Livv
Décisions

CA Amiens, 1re ch. civ., 4 juin 2024, n° 22/04667

AMIENS

Arrêt

Autre

CA Amiens n° 22/04667

4 juin 2024

ARRET



[X]

C/

S.A.R.L. AGENCE CONCEPT IMMO - ULYSS'IMMO

VA/VB/SP/DPC

COUR D'APPEL D'AMIENS

1ERE CHAMBRE CIVILE

ARRET DU QUATRE JUIN

DEUX MILLE VINGT QUATRE

Numéro d'inscription de l'affaire au répertoire général de la cour : N° RG 22/04667 - N° Portalis DBV4-V-B7G-ISU4

Décision déférée à la cour : JUGEMENT DU TRIBUNAL JUDICIAIRE D'AMIENS DU QUATORZE SEPTEMBRE DEUX MILLE VINGT DEUX

PARTIES EN CAUSE :

Madame [T] [X]

née le 24 Avril 1987 à [Localité 7]

de nationalité Française

[Adresse 1]

[Localité 3]

Représentée par Me Olympe TURPIN substituant Me Christelle VANDENDRIESSCHE, avocats au barreau d'AMIENS

APPELANTE

ET

S.A.R.L. AGENCE CONCEPT IMMO - ULYSS'IMMO agissant poursuites et diligences de son représentant légal domicilié en cette qualité audit siège

[Adresse 2]

[Localité 4]

Représentée par Me Eugénie JOLLY substituant Me Christophe WACQUET de la SELARL WACQUET ET ASSOCIÉS, avocats au barreau d'AMIENS

INTIMEE

DEBATS :

A l'audience publique du 02 avril 2024, l'affaire est venue devant M. Vincent ADRIAN, magistrat chargé du rapport siégeant sans opposition des avocats en vertu de l'article 805 du Code de procédure civile. Ce magistrat a avisé les parties à l'issue des débats que l'arrêt sera prononcé par sa mise à disposition au greffe le 04 juin 2024.
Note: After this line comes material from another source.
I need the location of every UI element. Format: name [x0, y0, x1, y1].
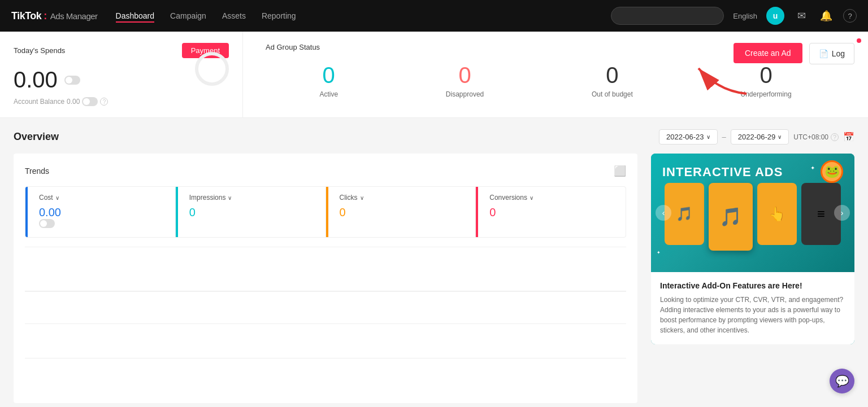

La Cour était assistée lors des débats de Mme Vitalienne BALOCCO, greffière.

COMPOSITION DE LA COUR LORS DU DELIBERE :

Le magistrat chargé du rapport en a rendu compte à la Cour composée de Mme Agnès FALLENOT, Présidente de chambre, Présidente, M. Vincent ADRIAN et Mme Myriam SEGOND, Conseillers, qui en ont délibéré conformément à la Loi.

PRONONCE DE L'ARRET :

Le 04 juin 2024, l'arrêt a été prononcé par sa mise à disposition au greffe et la minute a été signée par Mme Agnès FALLENOT, Présidente de chambre et Mme Vitalienne BALOCCO, greffière.

*

* *

DECISION :

Par acte notarié du 10 mars 2015, Mme [T] [X] a acquis auprès de M. [K] [M] une maison individuelle à usage d'habitation avec garage et jardin, située à [Localité 5] (80), [Adresse 1], au prix de 104 000 euros.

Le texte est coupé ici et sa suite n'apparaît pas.